I am running the following example in GAP using the QPA package:
Q := Quiver(5, [ [1,2,"a1"], [2,1,"a2"], [2,3,"b"], [3,4,"c"], [4,5,"d"], [5,1,"e"] ]);
kQ := PathAlgebra(Rationals, Q);
AssignGeneratorVariables(kQ);
relations := [a1*b*c, a2*a1, b*c*d*e];
A := kQ/relations;
projectives := IndecProjectiveModules(A);
simples := SimpleModules(A);
Display(Dimension(Hom(Rationals, projectives[1], simples[2])));
and at the end it displays $4$ as the dimension. This is confusing me because of the following theorem (from Quiver Representations by Schiffler, pg. 44):
Theorem 2.11: let $M=(M_i, \psi_\alpha)$ be a representation of $Q$. Then for any vertex $i$ in $Q$, there is an isomorphism of vector spaces $$\operatorname{Hom}(P(i),M)\cong M_i$$
where $P(i)$ is the projective module/representation at vertex $i$, and $M_i$'s are the component vector spaces of the representation $M$.

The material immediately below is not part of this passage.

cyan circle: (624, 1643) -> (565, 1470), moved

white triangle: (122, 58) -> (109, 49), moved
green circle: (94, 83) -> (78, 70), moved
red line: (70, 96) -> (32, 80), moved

So in my above example, I use $M=S(2)$ as the simple representation/module at vertex $2$ and $i=1$. So the hom-space should be isomorphic to the first vector space of $S(2)$, which is the zero space, so the dimension I get at the end should be zero.
Question: why am I getting dimension $4$ at the end of the above code rather than $0$. I see no need for the ground field to be algebraically closed in the proof of the above theorem, so I don't think using $\Bbb Q$ is the problem.
The command $\text{Hom}$ is a basic GAP command that takes two vector spaces and constructs the space of linear maps between them. Here it seems to be regarding $P(1)$ and $S(2)$ as vector spaces, four-dimensional and one-dimensional respectively, so the space of linear maps is four-dimensional.
The package QPA has a command $\text{HomOverAlgebra}$ that gives a basis of the space of module homomorphisms (in the case of $P(1)$ and $S(2)$, the zero space).